This function will consume two arguments: a list of numbers (lat) and a collector function (col). Its body consist’s of one **cond** statement with 3 branches:

Branch | Description |
---|---|

(null? lat) | Checks if lat is empty |

(= (modulo (car lat) 2) 0) | Checks if the first entry in the list is even |

else | Concludes first list entry must be odd |

Take a note as to how **sep-odds** recurs: It does not build a list in the simple way of functionally building up a collection. Instead, if **sep-odds** is to recur it builds a lambda function which will perform a particular task (in this case using **cons** to prepend the number to one of the lists) and then passes this lambda function to the next call of **sep-odds** as the **col** argument.

Wrapping a task in a lambda is a neat trick: It delays execution of the wrapped code until the lambda is called.
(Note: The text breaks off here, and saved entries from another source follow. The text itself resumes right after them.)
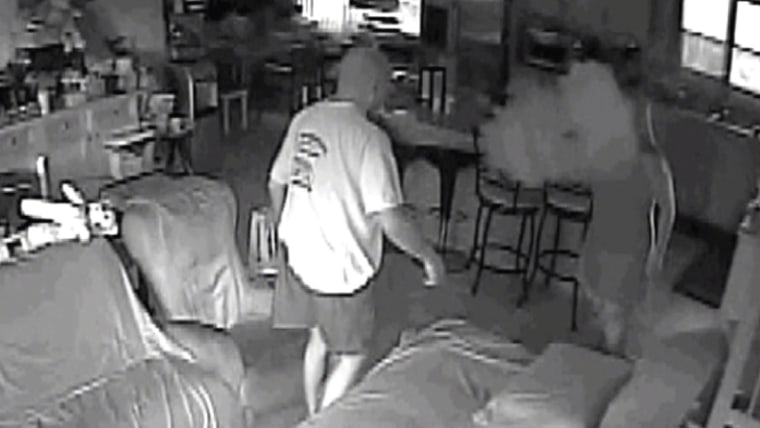 At what (x,y) coordinates should I click in order to perform the action: click on stools. Please return your answer as a coordinate pair (x, y). This screenshot has height=428, width=760. Looking at the image, I should click on (501, 224), (568, 224), (437, 166). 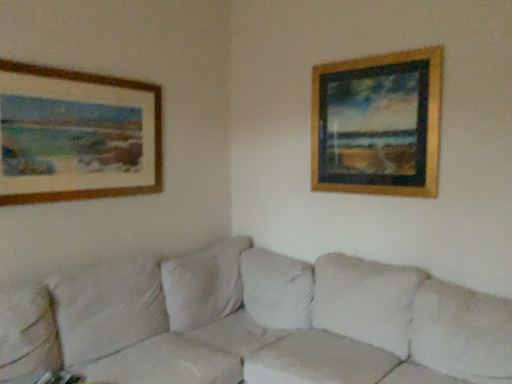 Locate an element on the screen. free point above gold wooden picture frame at upper right, the first picture frame positioned from the right (from a real-world perspective) is located at coordinates (384, 48). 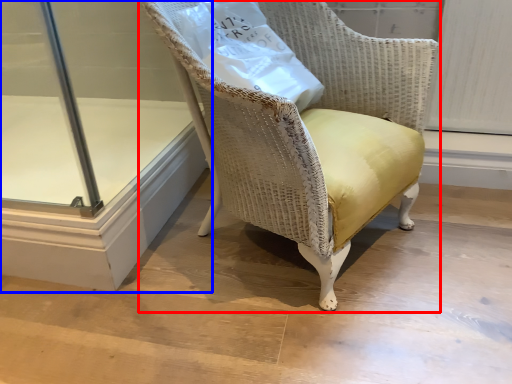 Question: Which object appears closest to the camera in this image, chair (highlighted by a red box) or glass door (highlighted by a blue box)?

Choices:
 (A) chair
 (B) glass door

Answer: (A) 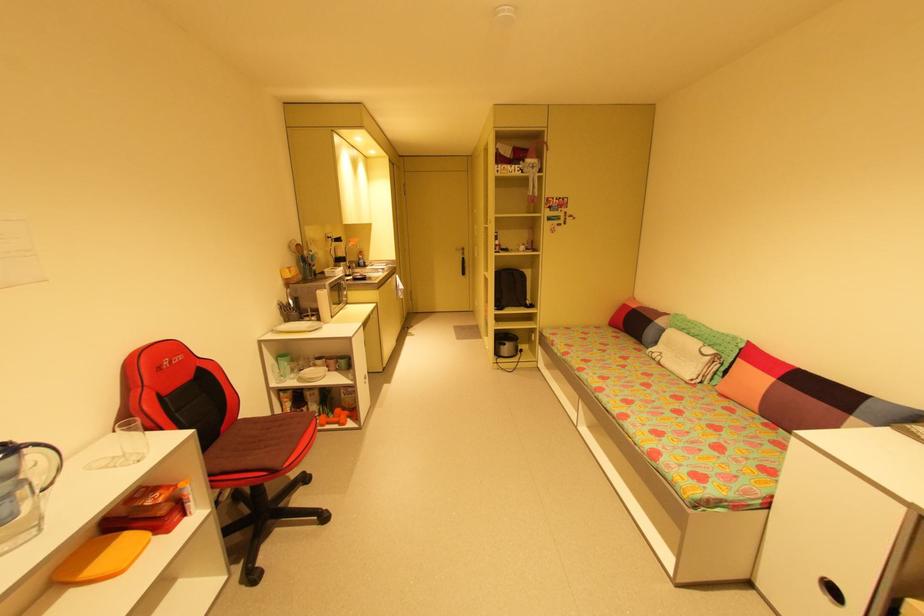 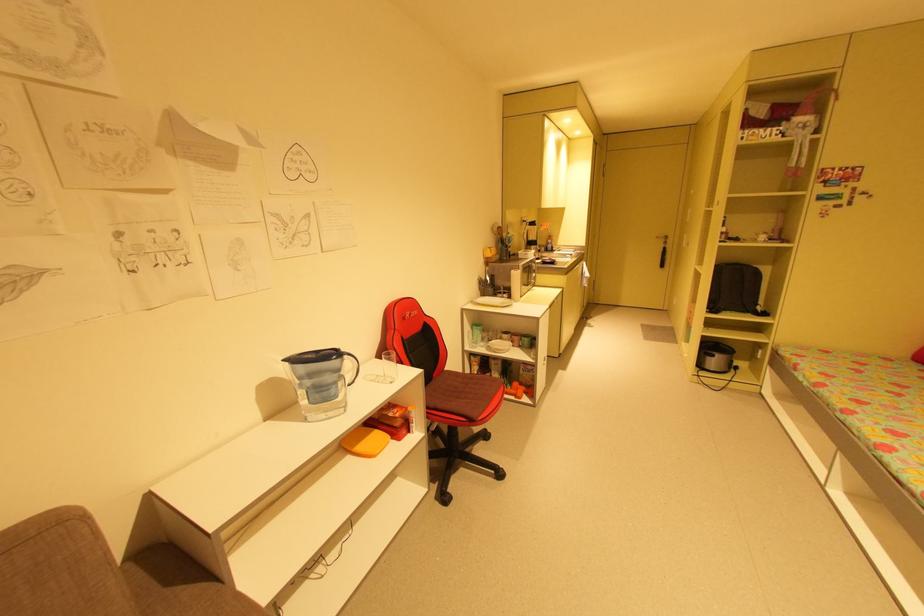 Question: The camera is either moving clockwise (left) or counter-clockwise (right) around the object. The first image is from the beginning of the video and the second image is from the end. Is the camera moving left or right when shooting the video?

Choices:
 (A) Left
 (B) Right

Answer: (B)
Another neat trick is that **sep-odds** stuffs the previous collector function (bound to **col** as a function parameter) into the new lambda’s body. I like to visualize this as a sandwich, with previous collectors being stuffed inside new ones. Finally, when one of these lambdas is called, it does its work, and then calls the collector function embedded inside it.

For our **sep-odds** function, you may notice that we need to provide an initial collector. Let’s get to it.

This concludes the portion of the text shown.